What Should a Nurse Do if They Suspect Patient Abuse?

Updated on January 30, 2024
What Should a Nurse Do if They Suspect Patient Abuse?

As a nurse, one of your primary responsibilities is to care for and protect your patients. However, the sad reality is that some patients may be subject to abuse in healthcare environments despite the oath that healthcare workers take to do no harm.

Patient abuse can manifest in various forms, such as physical, sexual, emotional, financial, or neglect. As a professional caregiver, you should be aware of the signs of abuse and know how to respond if you suspect it. This article will be your guide on what you should do as a nurse if you suspect patient abuse.

Know the Signs of Abuse

Knowing the signs of abuse is the first step in preventing patient abuse in medical institutions. This form of abuse can present in various ways, such as bruises, cuts, broken bones, changes in behavior, withdrawal, fear, anxiety, depression, or even weight loss. Staying vigilant is critical, especially if you work with vulnerable populations, such as older people, children, or those with disabilities.

Report the Suspicion Immediately

If you suspect abuse, you must report it immediately; don’t wait for evidence or confirmation. You have a legal and ethical obligation to report suspected abuse to the appropriate authorities, such as your supervisor, healthcare team, or law enforcement.

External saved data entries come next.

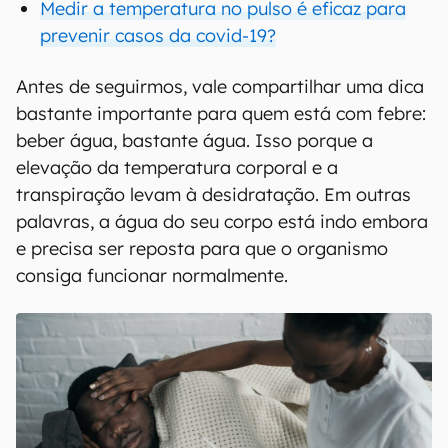
Medir a temperatura no pulso é eficaz para
prevenir casos da covid-19?
Antes de seguirmos, vale compartilhar uma dica
bastante importante para quem está com febre:
beber água, bastante água. Isso porque a
elevação da temperatura corporal e a
transpiração levam à desidratação. Em outras
palavras, a água do seu corpo está indo embora
e precisa ser reposta para que o organismo
consiga funcionar normalmente.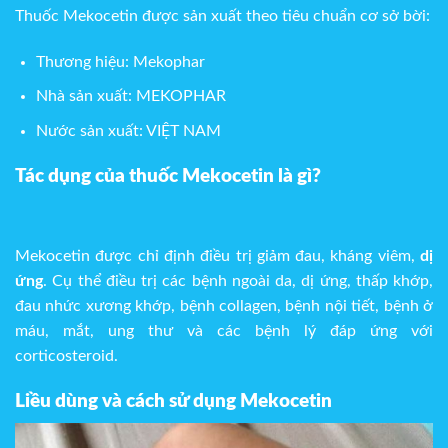
Thuốc Mekocetin được sản xuất theo tiêu chuẩn cơ sở bời:
Thương hiệu: Mekophar
Nhà sản xuất: MEKOPHAR
Nước sản xuất: VIỆT NAM
Tác dụng của thuốc Mekocetin là gì?
Mekocetin được chỉ định điều trị giảm đau, kháng viêm,
dị
ứng
. Cụ thể điều trị các bệnh ngoài da, dị ứng, thấp khớp,
đau nhức xương khớp, bệnh collagen, bệnh nội tiết, bệnh ở
máu, mắt, ung thư và các bệnh lý đáp ứng với
corticosteroid.
Liều dùng và cách sử dụng Mekocetin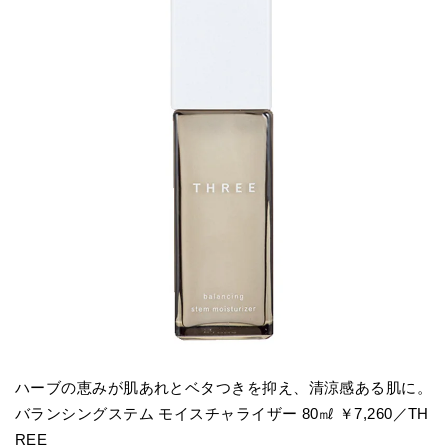
ハーブの恵みが肌あれとベタつきを抑え、清涼感ある肌に。
バランシングステム モイスチャライザー 80㎖ ￥7,260／TH
REE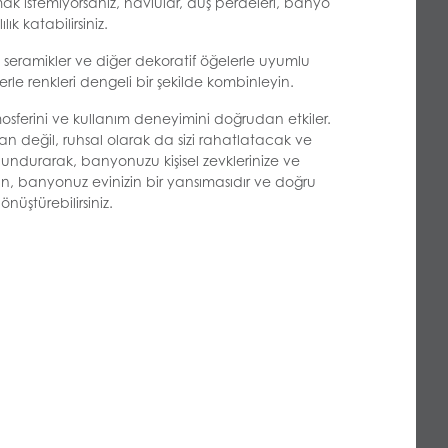
ak istemiyorsanız, havlular, duş perdeleri, banyo
k katabilirsiniz.
, seramikler ve diğer dekoratif öğelerle uyumlu
le renkleri dengeli bir şekilde kombinleyin.
erini ve kullanım deneyimini doğrudan etkiler.
an değil, ruhsal olarak da sizi rahatlatacak ve
ulundurarak, banyonuzu kişisel zevklerinize ve
ın, banyonuz evinizin bir yansımasıdır ve doğru
üştürebilirsiniz.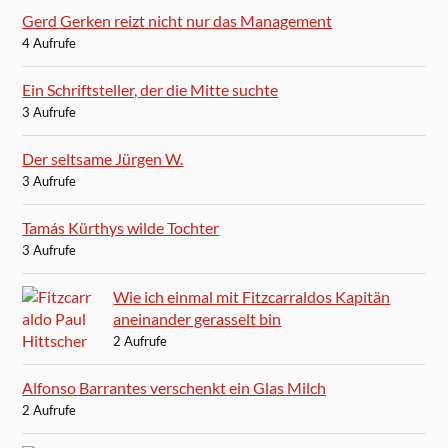
Gerd Gerken reizt nicht nur das Management
4 Aufrufe
Ein Schriftsteller, der die Mitte suchte
3 Aufrufe
Der seltsame Jürgen W.
3 Aufrufe
Tamás Kürthys wilde Tochter
3 Aufrufe
Wie ich einmal mit Fitzcarraldos Kapitän
aneinander gerasselt bin
2 Aufrufe
Alfonso Barrantes verschenkt ein Glas Milch
2 Aufrufe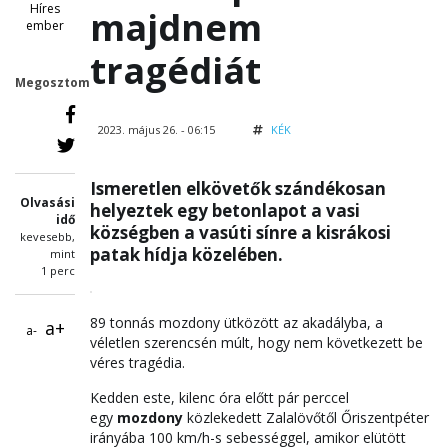
Híres
majdnem
ember
tragédiát
Megosztom
2023. május 26. - 06:15
KÉK
Ismeretlen elkövetők szándékosan
Olvasási
helyeztek egy betonlapot a vasi
idő
községben a vasúti sínre a kisrákosi
kevesebb,
patak hídja közelében.
mint
1 perc
89 tonnás mozdony ütközött az akadályba, a
a+
a-
véletlen szerencsén múlt, hogy nem következett be
véres tragédia.
Kedden este, kilenc óra előtt pár perccel
egy
mozdony
közlekedett Zalalövőtől Őriszentpéter
irányába 100 km/h-s sebességgel, amikor elütött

Don’t assume that someone else will handle it or that it’s not your responsibility—ignoring it can land you in legal trouble and put your patient’s life at risk. Reporting abuse is critical for protecting the patient and ensuring that the perpetrator is held accountable.

Document the Evidence

If you’re a nurse and suspect patient abuse, the first thing you should do after reporting is document the evidence as accurately and thoroughly as possible. That means that you need to write down the who, what, when, where, and why as soon as you can to keep this information fresh. The sooner you write things down and document what you saw or believe, the clearer and more precise your details will be. This documentation is vital for building a case and providing support for investigations and legal proceedings.

Support the Patient

If a patient has experienced abuse, they may feel scared, traumatized, or too vulnerable to speak or get the help they need. Therefore, provide emotional support and reassurance to the patient when you can.

You can ask them about how they’re feeling, explain the situation, and offer resources such as therapy or patient advocacy. Supporting the patient can help them feel empowered and understood and can do wonders in aiding their recovery.

Be Prepared for Potential Outcomes

Reporting suspected abuse can trigger various outcomes, such as investigations, legal actions, or disciplinary measures. Steel yourself for potential outcomes and be ready to cooperate with any investigations or requests for information. You’ll also have to adhere to confidentiality agreements to maintain professionalism and respect for all parties involved.

You’re a vital link in the chain of protection for vulnerable individuals, and your courage in the face of potential adversity can make a significant difference. Hopefully, this guide gives you the knowledge you need to take action against patient abuse and helps you become the best healthcare advocate you can be.